*** Opening Provided entries ***
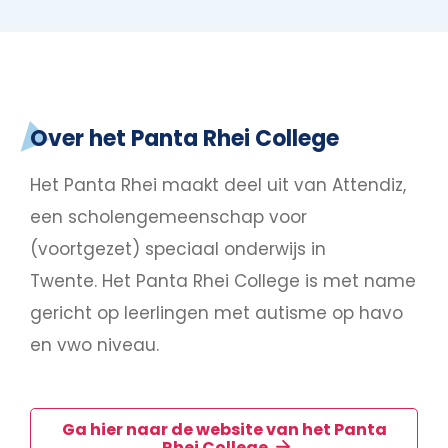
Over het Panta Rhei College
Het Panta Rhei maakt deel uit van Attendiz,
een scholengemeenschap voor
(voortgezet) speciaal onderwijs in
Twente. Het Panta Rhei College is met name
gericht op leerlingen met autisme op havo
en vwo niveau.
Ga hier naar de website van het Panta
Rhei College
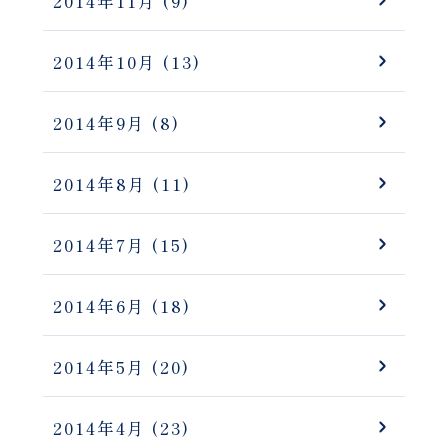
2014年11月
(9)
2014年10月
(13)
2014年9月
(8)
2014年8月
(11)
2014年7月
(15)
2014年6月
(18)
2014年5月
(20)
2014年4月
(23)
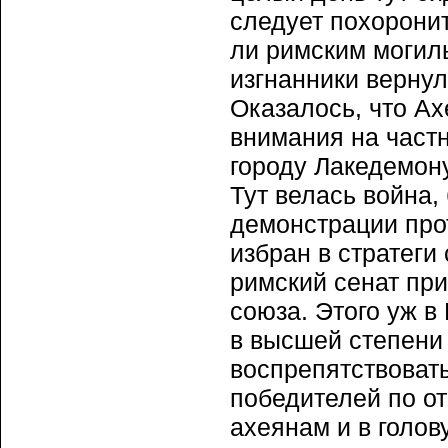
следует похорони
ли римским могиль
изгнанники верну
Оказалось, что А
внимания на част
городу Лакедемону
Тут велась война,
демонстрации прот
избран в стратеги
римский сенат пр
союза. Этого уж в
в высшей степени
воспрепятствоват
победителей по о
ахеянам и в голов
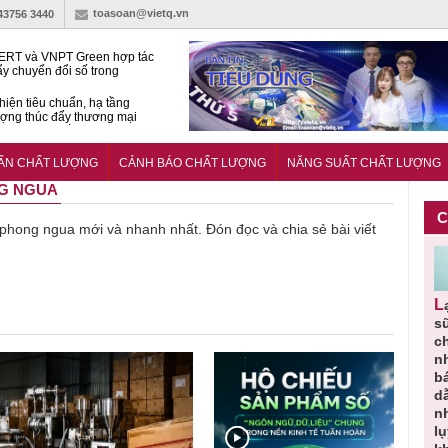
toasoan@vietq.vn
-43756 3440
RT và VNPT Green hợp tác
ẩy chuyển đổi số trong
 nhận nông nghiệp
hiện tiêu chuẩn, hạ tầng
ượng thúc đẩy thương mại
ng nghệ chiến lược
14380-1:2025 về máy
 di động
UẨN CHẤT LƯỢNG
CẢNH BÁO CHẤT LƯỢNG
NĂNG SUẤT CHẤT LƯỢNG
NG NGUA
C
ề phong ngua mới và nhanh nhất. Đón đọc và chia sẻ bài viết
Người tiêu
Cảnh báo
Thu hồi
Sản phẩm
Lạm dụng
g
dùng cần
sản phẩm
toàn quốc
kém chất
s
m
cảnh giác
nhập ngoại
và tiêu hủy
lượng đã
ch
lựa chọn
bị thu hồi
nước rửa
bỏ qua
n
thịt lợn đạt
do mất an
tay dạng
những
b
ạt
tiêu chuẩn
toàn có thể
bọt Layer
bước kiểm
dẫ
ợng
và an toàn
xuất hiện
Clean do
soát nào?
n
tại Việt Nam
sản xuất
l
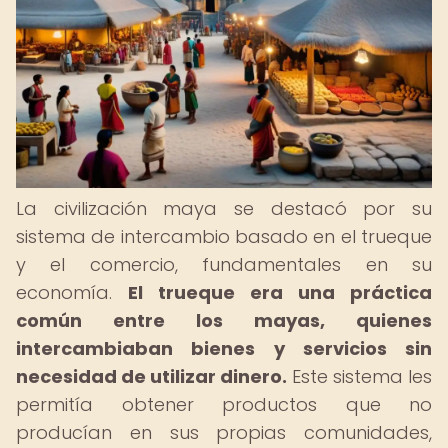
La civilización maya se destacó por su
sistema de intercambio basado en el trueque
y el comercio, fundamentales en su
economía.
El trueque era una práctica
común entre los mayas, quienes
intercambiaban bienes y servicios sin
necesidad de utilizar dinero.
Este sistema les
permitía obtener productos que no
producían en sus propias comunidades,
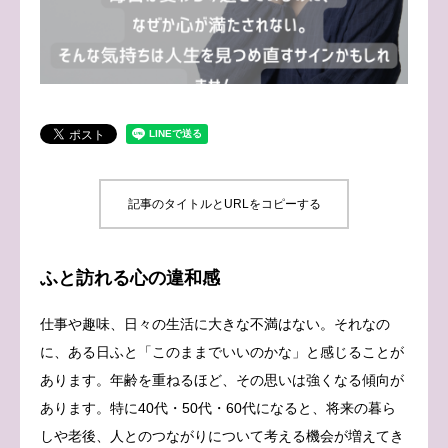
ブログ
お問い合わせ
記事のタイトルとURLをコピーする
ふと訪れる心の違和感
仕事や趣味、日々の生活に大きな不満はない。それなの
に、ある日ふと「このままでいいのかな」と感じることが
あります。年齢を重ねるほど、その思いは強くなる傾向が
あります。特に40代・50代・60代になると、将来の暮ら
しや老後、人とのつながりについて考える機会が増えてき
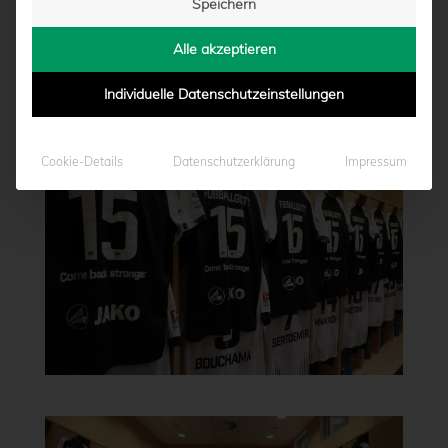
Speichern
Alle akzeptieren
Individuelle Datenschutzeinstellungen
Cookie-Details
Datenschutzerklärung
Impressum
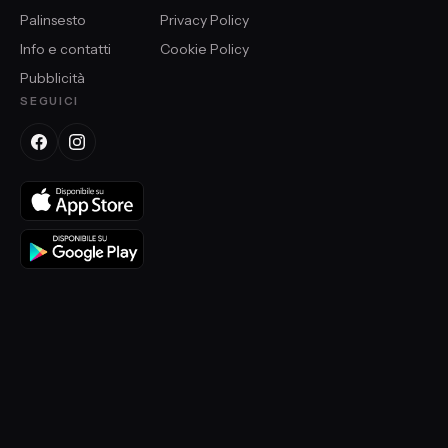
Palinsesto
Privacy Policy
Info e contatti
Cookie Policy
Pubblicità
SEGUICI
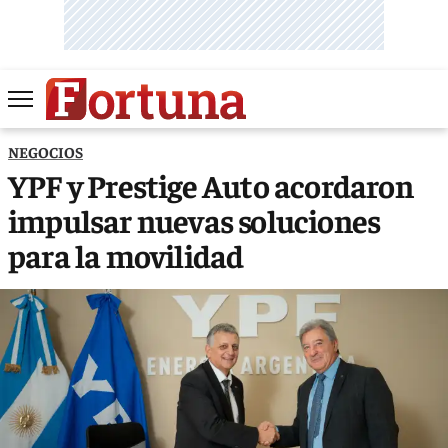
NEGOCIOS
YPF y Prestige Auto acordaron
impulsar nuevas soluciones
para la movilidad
*** Closing Provided entries ***
▶ **Description of the task**:
Your job is to copy every entry exactly. Omit the pictures.

▶ **Completed task**:
Over het Panta Rhei College
Het Panta Rhei maakt deel uit van Attendiz,
een scholengemeenschap voor
(voortgezet) speciaal onderwijs in
Twente. Het Panta Rhei College is met name
gericht op leerlingen met autisme op havo
en vwo niveau.
Ga hier naar de website van het Panta
Rhei College
2014年11月
(9)
2014年10月
(13)
2014年9月
(8)
2014年8月
(11)
2014年7月
(15)
2014年6月
(18)
2014年5月
(20)
2014年4月
(23)
следует похорони
ли римским могиль
изгнанники верну
Оказалось, что А
внимания на част
городу Лакедемону
Тут велась война,
демонстрации прот
избран в стратеги
римский сенат пр
союза. Этого уж в
в высшей степени
воспрепятствоват
победителей по о
ахеянам и в голов
toasoan@vietq.vn
-43756 3440
RT và VNPT Green hợp tác
ẩy chuyển đổi số trong
 nhận nông nghiệp
hiện tiêu chuẩn, hạ tầng
ượng thúc đẩy thương mại
ng nghệ chiến lược
14380-1:2025 về máy
 di động
UẨN CHẤT LƯỢNG
CẢNH BÁO CHẤT LƯỢNG
NĂNG SUẤT CHẤT LƯỢNG
NG NGUA
C
ề phong ngua mới và nhanh nhất. Đón đọc và chia sẻ bài viết
Người tiêu
Cảnh báo
Thu hồi
Sản phẩm
Lạm dụng
g
dùng cần
sản phẩm
toàn quốc
kém chất
s
m
cảnh giác
nhập ngoại
và tiêu hủy
lượng đã
ch
lựa chọn
bị thu hồi
nước rửa
bỏ qua
n
thịt lợn đạt
do mất an
tay dạng
những
b
ạt
tiêu chuẩn
toàn có thể
bọt Layer
bước kiểm
dẫ
ợng
và an toàn
xuất hiện
Clean do
soát nào?
n
tại Việt Nam
sản xuất
l
La civilización maya se destacó por su
sistema de intercambio basado en el trueque
y el comercio, fundamentales en su
economía.
El trueque era una práctica
común entre los mayas, quienes
intercambiaban bienes y servicios sin
necesidad de utilizar dinero.
Este sistema les
permitía obtener productos que no
producían en sus propias comunidades,
ブログ
お問い合わせ
記事のタイトルとURLをコピーする
ふと訪れる心の違和感
仕事や趣味、日々の生活に大きな不満はない。それなの
に、ある日ふと「このままでいいのかな」と感じることが
あります。年齢を重ねるほど、その思いは強くなる傾向が
あります。特に40代・50代・60代になると、将来の暮ら
しや老後、人とのつながりについて考える機会が増えてき
Speichern
Alle akzeptieren
Individuelle Datenschutzeinstellungen
Cookie-Details
Datenschutzerklärung
Impressum
Palinsesto
Privacy Policy
Info e contatti
Cookie Policy
Pubblicità
SEGUICI
NEGOCIOS
YPF y Prestige Auto acordaron
impulsar nuevas soluciones
para la movilidad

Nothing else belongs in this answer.